Wenn Corona in Vergessenheit gerät
Alzheimer und Ausgangssperre: Wie Teuladas Patienten auch ohne Tagesstätte betreut werden
Teulada-Moraira – at. Einige verstehen die Situation. Sie schauen Nachrichten und wissen, worum es in der Coronavirus-Krise geht. Vielleicht vergessen sie es aber auch am nächsten Tag wieder. Und dass sie eine Schutzmaske aufsetzen müssen, macht sie ärgerlich, verwirrt sie. Jedes Mal. Auch andere ungewohnte „Kleinigkeiten“, wie das Abnehmen des Fingerringes beim Händewaschen, lassen ihre Welt aus den Fugen geraten. Für die Angehörigen ist das ein kleiner Kampf. Jedes Mal.
Für andere, schwerer Erkrankte, ist die Situation ohnehin zu kompliziert. Deshalb brauchen sie jemanden in ihrer Umgebung, der Ruhe ausstrahlt. Dann sind auch sie beruhigt. Auch das ist nicht leicht für die Familien. „Viele sind sehr erschöpft. Plötzlich müssen sie ihren Angehörigen rund um die Uhr pflegen“, sagt Carmen Mudarra. Sie ist die Direktorin des Alzheimer-Tageszentrums in Teulada, das seit Beginn des Notstands geschlossen ist. Die Patienten sind seitdem Tag und Nacht zuhause bei ihren Familien – die mit dieser anspruchsvollen Aufgabe aber nicht alleingelassen werden. „Wir halten die ganze Zeit über den Kontakt aufrecht“, sagt Mudarra.
Betreuung auch vor Ort
Sprich: Es gibt Zoom-Konferenzen mit den Angehörigen, es gibt bei Bedarf Hausbesuche – natürlich mit Sicherheitsmaßnahmen –, den Patienten werden einmal pro Woche „Hausaufgaben“gebracht, bei schweren Fällen sorgt eine Krankenschwester dafür, dass sich durch das viele Liegen keine Druckgeschwüre
bilden, ein Physiotherapeut bereitet Übungen vor und zeigt sie bei Bedarf vor Ort, auch eine Psychologin ist im Einsatz. „Wenn sie uns persönlich sehen, motiviert sie das“, sagt Mudarra.

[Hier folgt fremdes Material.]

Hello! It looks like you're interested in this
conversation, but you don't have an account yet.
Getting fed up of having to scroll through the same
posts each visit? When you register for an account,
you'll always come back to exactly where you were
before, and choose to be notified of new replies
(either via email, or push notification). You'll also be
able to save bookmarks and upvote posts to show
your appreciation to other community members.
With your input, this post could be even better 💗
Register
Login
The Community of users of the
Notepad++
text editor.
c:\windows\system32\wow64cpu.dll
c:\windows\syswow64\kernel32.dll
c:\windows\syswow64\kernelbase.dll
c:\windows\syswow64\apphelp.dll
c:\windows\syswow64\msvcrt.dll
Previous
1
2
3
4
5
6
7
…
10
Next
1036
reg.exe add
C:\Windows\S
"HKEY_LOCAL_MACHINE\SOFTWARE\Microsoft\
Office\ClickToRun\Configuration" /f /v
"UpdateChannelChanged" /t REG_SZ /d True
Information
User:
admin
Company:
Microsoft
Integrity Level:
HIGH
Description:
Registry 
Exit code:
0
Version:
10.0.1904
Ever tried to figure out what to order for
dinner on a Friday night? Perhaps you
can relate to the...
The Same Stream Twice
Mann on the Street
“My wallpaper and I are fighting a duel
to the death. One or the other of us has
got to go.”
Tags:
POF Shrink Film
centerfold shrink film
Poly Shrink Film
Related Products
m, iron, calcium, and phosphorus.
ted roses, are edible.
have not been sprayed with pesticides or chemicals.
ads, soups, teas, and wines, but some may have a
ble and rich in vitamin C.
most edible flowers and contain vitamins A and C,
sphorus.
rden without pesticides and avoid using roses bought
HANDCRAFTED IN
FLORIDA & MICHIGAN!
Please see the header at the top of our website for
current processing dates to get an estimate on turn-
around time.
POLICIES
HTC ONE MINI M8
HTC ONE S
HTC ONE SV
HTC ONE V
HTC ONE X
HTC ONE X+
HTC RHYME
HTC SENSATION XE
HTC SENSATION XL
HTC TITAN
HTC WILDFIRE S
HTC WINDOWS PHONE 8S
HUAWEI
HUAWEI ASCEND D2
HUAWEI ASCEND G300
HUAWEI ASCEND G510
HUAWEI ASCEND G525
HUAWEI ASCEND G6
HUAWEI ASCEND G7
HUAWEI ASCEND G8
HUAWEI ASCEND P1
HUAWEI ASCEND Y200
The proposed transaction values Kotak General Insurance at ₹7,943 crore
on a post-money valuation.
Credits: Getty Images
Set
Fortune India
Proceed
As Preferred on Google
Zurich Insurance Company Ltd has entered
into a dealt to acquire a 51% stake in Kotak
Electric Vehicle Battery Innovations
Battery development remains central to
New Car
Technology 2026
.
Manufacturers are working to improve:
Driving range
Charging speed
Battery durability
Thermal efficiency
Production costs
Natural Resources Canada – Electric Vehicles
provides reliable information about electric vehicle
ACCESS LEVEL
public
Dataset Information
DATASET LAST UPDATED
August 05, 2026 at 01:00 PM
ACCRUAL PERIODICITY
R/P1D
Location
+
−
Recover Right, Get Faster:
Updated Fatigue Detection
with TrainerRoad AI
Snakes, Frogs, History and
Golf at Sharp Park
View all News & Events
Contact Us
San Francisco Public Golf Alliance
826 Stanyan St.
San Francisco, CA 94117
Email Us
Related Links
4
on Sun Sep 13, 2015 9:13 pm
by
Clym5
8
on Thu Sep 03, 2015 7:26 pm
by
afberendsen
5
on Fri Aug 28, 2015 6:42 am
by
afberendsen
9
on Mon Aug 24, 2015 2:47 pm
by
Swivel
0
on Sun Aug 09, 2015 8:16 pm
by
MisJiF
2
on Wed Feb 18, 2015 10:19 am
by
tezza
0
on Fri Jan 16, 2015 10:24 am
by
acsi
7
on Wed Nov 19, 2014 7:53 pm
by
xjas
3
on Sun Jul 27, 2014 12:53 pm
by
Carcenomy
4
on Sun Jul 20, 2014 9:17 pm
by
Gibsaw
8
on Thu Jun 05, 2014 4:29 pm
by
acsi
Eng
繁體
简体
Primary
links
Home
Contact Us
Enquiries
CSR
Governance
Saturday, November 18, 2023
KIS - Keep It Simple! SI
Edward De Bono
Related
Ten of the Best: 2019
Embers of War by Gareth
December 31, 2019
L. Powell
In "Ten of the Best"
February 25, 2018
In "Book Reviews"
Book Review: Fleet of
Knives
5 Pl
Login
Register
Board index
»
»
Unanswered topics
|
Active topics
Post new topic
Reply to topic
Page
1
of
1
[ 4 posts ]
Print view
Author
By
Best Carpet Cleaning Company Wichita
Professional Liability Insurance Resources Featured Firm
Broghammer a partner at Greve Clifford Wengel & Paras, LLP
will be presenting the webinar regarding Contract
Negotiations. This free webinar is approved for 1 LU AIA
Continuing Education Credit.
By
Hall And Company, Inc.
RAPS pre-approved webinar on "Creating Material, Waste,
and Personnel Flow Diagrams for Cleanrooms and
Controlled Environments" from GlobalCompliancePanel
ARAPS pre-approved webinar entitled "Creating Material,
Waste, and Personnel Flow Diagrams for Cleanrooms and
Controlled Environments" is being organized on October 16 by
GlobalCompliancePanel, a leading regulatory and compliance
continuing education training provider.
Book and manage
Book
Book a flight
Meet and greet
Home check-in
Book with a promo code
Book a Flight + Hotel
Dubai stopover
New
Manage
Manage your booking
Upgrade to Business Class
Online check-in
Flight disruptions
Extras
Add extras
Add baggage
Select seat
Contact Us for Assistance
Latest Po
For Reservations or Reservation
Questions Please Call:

Und trotzdem: Es ist nicht so wie vorher, weder für die Patienten noch für das Personal der Tagesstätte. „Für Alzheimer-Erkrankte ist der Körperkontakt so wichtig. Gerade wenn sie ihre Sprachfähgkeit verlieren, brauchen sie unsere Berührungen, das beruhigt sie. Aber genau diese Möglichkeit wurde uns jetzt genommen“, sagt Carmen Mudarra und denkt dabei auch daran, wie es sein wird, wenn das Zentrum hoffentlich bald wieder – unter Corona-Bedingungen – öffnen wird. „Sie müssen Abstand halten und wo das nicht möglich ist, Masken tragen. Die Tische stehen zwei Meter auseinander, Gruppenaktivitäten gibt es nur draußen im Hof. Materialien dürfen nur von einer Person benutzt oder müssen nach jedem Gebrauch desinfiziert werden, genauso wie unser Transporter.“
Zerstörte Routine
Wie diese „neue Normalität“mit den Alzheimer-Patienten funktionieren wird, hänge auch davon ab, in welchen Zustand sie zurückkommen. „Meine Mutter besuchte die Tagesstätte vor dem Notstand seit anderthalb Jahren“, sagt eine Angehörige. „Gerade als sie sich gut eingelebt hatte, wurde sie wegen Corona wieder aus ihrem neuen Alltag gerissen – und muss sich jetzt bald wieder auf eine neue Situation einstellen. Das wird sicherlich schwierig.“Denn gerade für Alzheimer-Patienten sind Routinen und Gewohnheiten sehr wichtig.
„Das haben wir auch den Familien vermittelt“, sagt Mudarra. Damit diese den aus dem Zentrum gewohnten Tagesablauf auch zuhause so gut wie möglich beibehalten. „Sie haben es wirklich sehr gut gemeistert“, lobt die Psychologin und ist optimistisch, dass ihre Schützlinge auch die nächste Herausforderung, die auf sie zukommt, meistern werden. Je früher das passiert, umso besser. Wann genau sie grünes Licht für die Wiedereröffnung erhält, wurde ihr jedoch noch nicht mitgeteilt.